08. Tool-layer bugs — where physical reality bites the agent¶

~14 min read. The second suspect in the lineup. Tools touch real APIs, real money, real users. When they lie quietly, the agent believes the lie.

Built on the ELI5 in 00-eli5.md. The suspects — five layers that could have caused the crime — face their second interrogation. Prompt walked free. Time to question the tool.

The picture before the diagnostics¶

The prompt only writes words, but the tool moves money, sends emails, and deletes rows. That is why a tool's quiet lie costs more than any other layer's. When the suspect is the tool, the damage has already touched a real system by the time you read the trace.

   prompt-side schema             tool-side reality
   (what the agent sees)          (what actually runs)
   ┌────────────────┐             ┌─────────────────────┐
   │  refund(       │   ① reads   │  refund(            │
   │   order_id:str │  ② picks    │   order_id:str      │
   │   amount:float)│  ③ validate │   amount:int cents) │◀ drift
   └────────┬───────┘  ④ runs     └──────────┬──────────┘
            │          ⑤ response back        │
            │          ⑥ agent reads response │
            ▼                                 ▼
       ┌─────────────────────────────────────────┐
       │ gap between these two sides = bug class │
       └─────────────────────────────────────────┘

The case file for a tool bug is this diagram, filled in for one trace. Each bug below strikes a different arrow.

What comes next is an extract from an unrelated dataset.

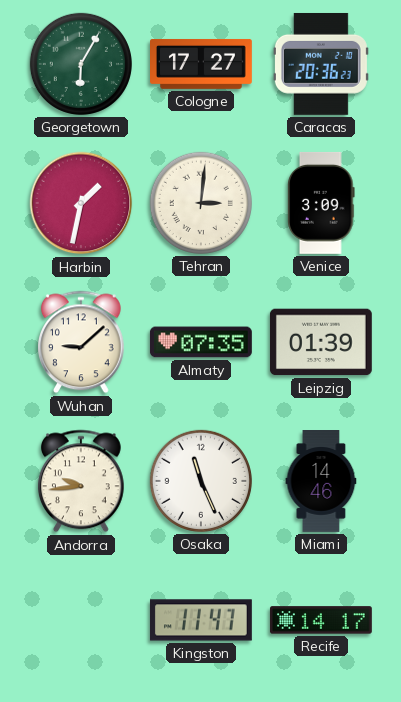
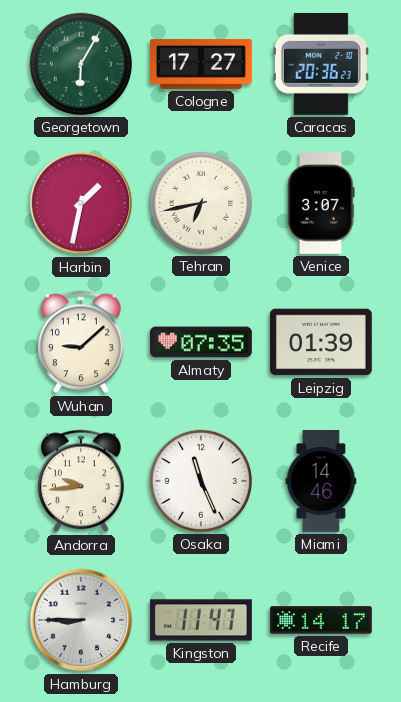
Tehran: 3:01 -> 6:43
Venice: 3:09 -> 3:07
Hamburg: none -> 8:45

The seven tool-bug patterns¶

Walk the lineup. Mark each suspect cleared or guilty.

1. Schema drift — arrow ①¶

Tool signature changed on the server. Prompt-side declaration did not. Agent sends old args. Tool ignores some, or 400s.

Signature. Recent tool deploy, mysterious 400s, weird defaults.
Test. Diff live spec (OpenAPI/MCP) vs prompt schema. Any name, type, required-flag mismatch is the confession.
Fix. Generate prompt schema from tool spec at build time. One source of truth.

2. Silent argument coercion — arrow ③¶

Agent emits "42". Pydantic coerces to 42. Or "2024-01-01" becomes a UTC datetime — Sydney users get off-by-one day.

Signature. Agent self-corrects later — "I notice the value differs."
Test. Log raw JSON model emitted AND parsed args. Any non-identity transform is suspect.
Fix. strict=True on Pydantic at tool boundary. Reject, don't coerce.

3. Hallucinated arguments — arrow ②¶

Model wrote customer_id="C-99999". Customer never existed. Schema said str — anything passed. Tool returned empty. Agent treated empty as "new customer" and made a duplicate. Most common production tool bug.

Signature. IDs look plausible but don't exist. First appearance of the ID is inside tool args, not in any earlier context.
Test. Did agent see this ID earlier in the trace, or invent it now? First-appearance-in-args = invented.
Fix. Two locks. Tighten schema: pattern ^C-[0-9]{6}$. And tool returns explicit not_found, not empty list.

4. Errors masked as success — arrow ⑤¶

return {"status": "ok", "result": null, "warning": "no match"}

HTTP 200. Agent reads green light, uses null as a value.

Signature. Agent confidently reports empty/zero/None. Downstream acts on missing value.
Test. Grep responses for truthy-status + falsy-payload combos.
Fix. Tools fail loudly — HTTP 4xx or raise. Never wrap errors in success envelopes.

5. Partial tool responses — arrow ⑤¶

Tool should return 12 fields, returned 7. Join dropped rows, or downstream degraded. Agent found enough to proceed.

Signature. Final answer has "unknown" in fields the user knows exist.
Test. Compare returned field set vs schema's expected set.
Fix. Return all expected fields or fail. Absent fields are explicit nulls with a reason — never omitted.

6. Idempotency violations — arrow ④¶

Tool timed out at 30s. Retry kicked in. Server processed both. Refund issued twice. Complaint slip filed by finance.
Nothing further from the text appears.